There’s a cancer growing at the World Health Organization (WHO), and it happens to be their very own cancer agency.
IARC — the International Agency for Research on Cancer — is under the purview of WHO and tasked with classifying whether certain foods, chemicals, and lifestyle choices cause cancer. Of the nearly 1,000 hazards IARC has reviewed, only one (caprolactam) has been deemed non-carcinogenic. But one recent decision is raising suspicions that the agency is more of an activist group than a scientific one.
In March 2015, IARC surprised the international regulatory and scientific community by classifying the widely used herbicide glyphosate as “probably carcinogenic.” Because it is extensively used with crops that have been genetically modified, anti-GMO and environmental groups have long had glyphosate in their crosshairs (mostly because the herbicide is sold by their bête noire, Monsanto, and marketed here as Roundup), and they cheered IARC’s decision. Over the past year, the glyphosate-causes-cancer story has been repeated by the media, environmental NGOs, and pro-GMO labeling groups to promote the false narrative that GMOs are unsafe (although glyphosate is also used in non-GM farming).

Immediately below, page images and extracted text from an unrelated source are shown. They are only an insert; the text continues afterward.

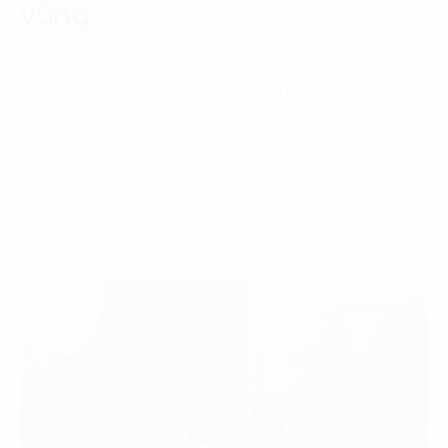
vững
Ngành nông nghiệp trên toàn cầu và đặc biệt tại Việt
Nam hiện đối mặt với nhiều thách thức phức tạp như
tác động của biến đổi khí hậu, sự…
20 Tháng 6, 2025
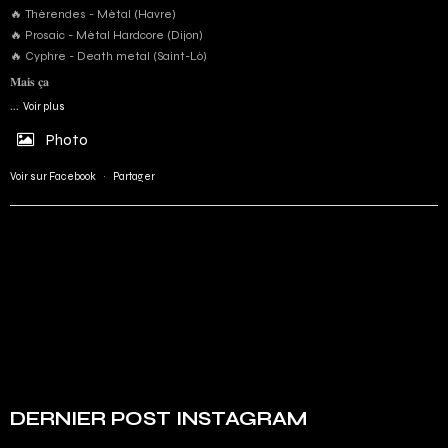
🔥 Thérendes - Métal (Havre)
🔥 Prosaic - Métal Hardcore (Dijon)
🔥 Cyphre - Death metal (Saint-Lô)
𝐌𝐚𝐢𝐬 𝐜̧𝐚
...
Voir plus
Photo
Voir sur Facebook
·
Partager
DERNIER POST INSTAGRAM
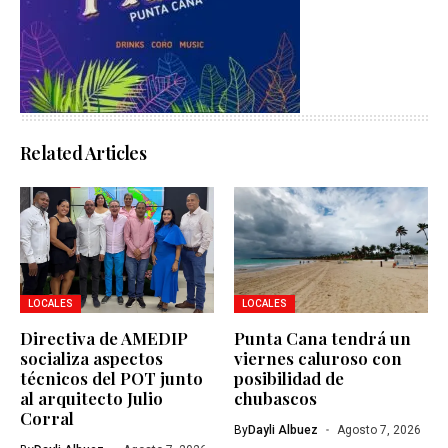
Related Articles
LOCALES
LOCALES
Directiva de AMEDIP
Punta Cana tendrá un
socializa aspectos
viernes caluroso con
técnicos del POT junto
posibilidad de
al arquitecto Julio
chubascos
Corral
By
Dayli Albuez
Agosto 7, 2026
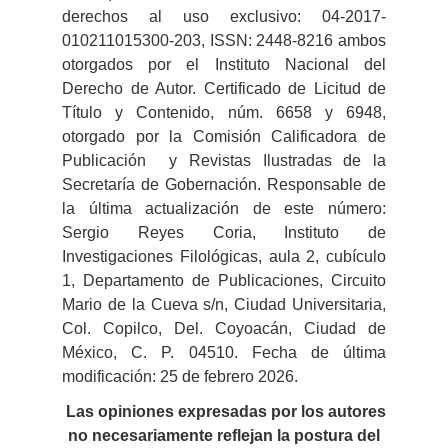
derechos al uso exclusivo: 04-2017-
010211015300-203, ISSN: 2448-8216 ambos
otorgados por el Instituto Nacional del
Derecho de Autor. Certificado de Licitud de
Título y Contenido, núm. 6658 y 6948,
otorgado por la Comisión Calificadora de
Publicación y Revistas Ilustradas de la
Secretaría de Gobernación. Responsable de
la última actualización de este número:
Sergio Reyes Coria, Instituto de
Investigaciones Filológicas, aula 2, cubículo
1, Departamento de Publicaciones, Circuito
Mario de la Cueva s/n, Ciudad Universitaria,
Col. Copilco, Del. Coyoacán, Ciudad de
México, C. P. 04510. Fecha de última
modificación: 25 de febrero 2026.
Las opiniones expresadas por los autores
no necesariamente reflejan la postura del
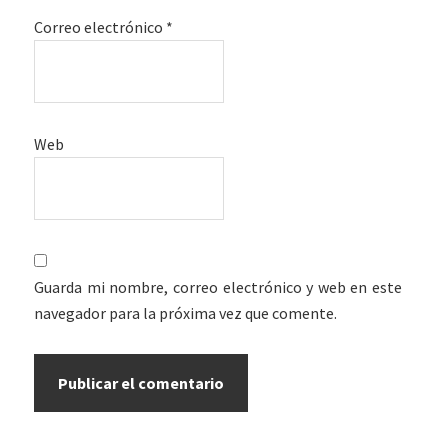
Correo electrónico
*
Web
Guarda mi nombre, correo electrónico y web en este
navegador para la próxima vez que comente.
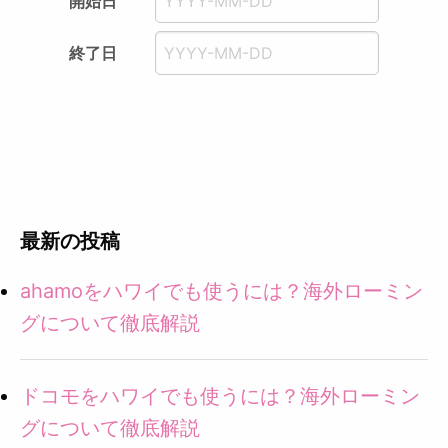
開始日
終了日
最新の投稿
ahamoをハワイでも使うには？海外ローミン
グについて徹底解説
ドコモをハワイでも使うには？海外ローミン
グについて徹底解説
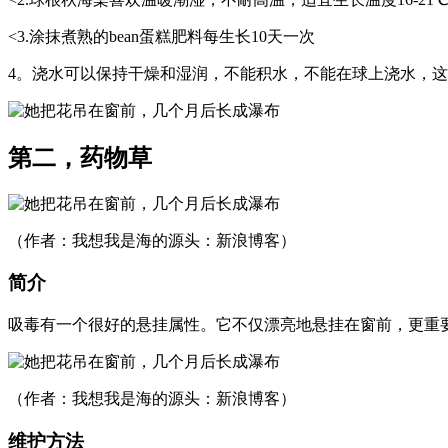
<3.涂抹煮熟的bean蛋糕肥料每生长10天一次
4。浇水可以保持干燥和湿润，不能积水，不能在球上浇水，
第二，药物草
（作者：我想我是海的源头：新浪博客）
简介
吸毒有一个很好的悬挂属性。它不仅漂亮地悬挂在窗前，更重
（作者：我想我是海的源头：新浪博客）
维护方法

The ruling contradicted most analyses of glyphosate, which is widely viewed as the aspirin of weed killers, hugely beneficial with few risks. It massively improves crop yields while largely eliminating the need for tillage, thereby slashing carbon dioxide emissions and soil erosion. Thousands of highly regarded studies demonstrate its lack of cancer-causing potential, and official reviews by government regulatory agencies around the world and in the U.S. have universally determined that it is safe for humans.
(In an interesting twist, over the weekend, the EPA posted a report labeled “final” from its own cancer-review committee that found glyphosate is “not likely to be carcinogenic to humans.” The report, dated October 2015, strongly questioned IARC’s flawed process. Late Monday, the agency pulled the report from its website, saying it had been inadvertently posted. “The documents are still in development,” the EPA told us. “Our assessment will be peer-reviewed and completed by the end of 2016.”)
Across the pond, some agencies are challenging IARC head-on. The European Food Safety Authority (EFSA), a scientific review body of the European Union, also examined IARC’s claims and determined that glyphosate was probably not carcinogenic. EFSA charged that IARC had ignored the vast number of higher-quality studies that issued glyphosate a clean bill of health, and that it had focused on a handful of cherry-picked studies.
Then details about the IARC’s process started to come to light. A key person behind IARC’s move was an American environmental activist, Christopher Portier. IARC insiders quietly inserted him as the technical adviser to the agency’s glyphosate-review panel (he also served on the advisory panel that recommended a review of glyphosate the year prior). The agency did not reveal that Portier had a massive conflict of interest: His employer is the Environmental Defense Fund, a group well known for its opposition to GMOs and pesticides.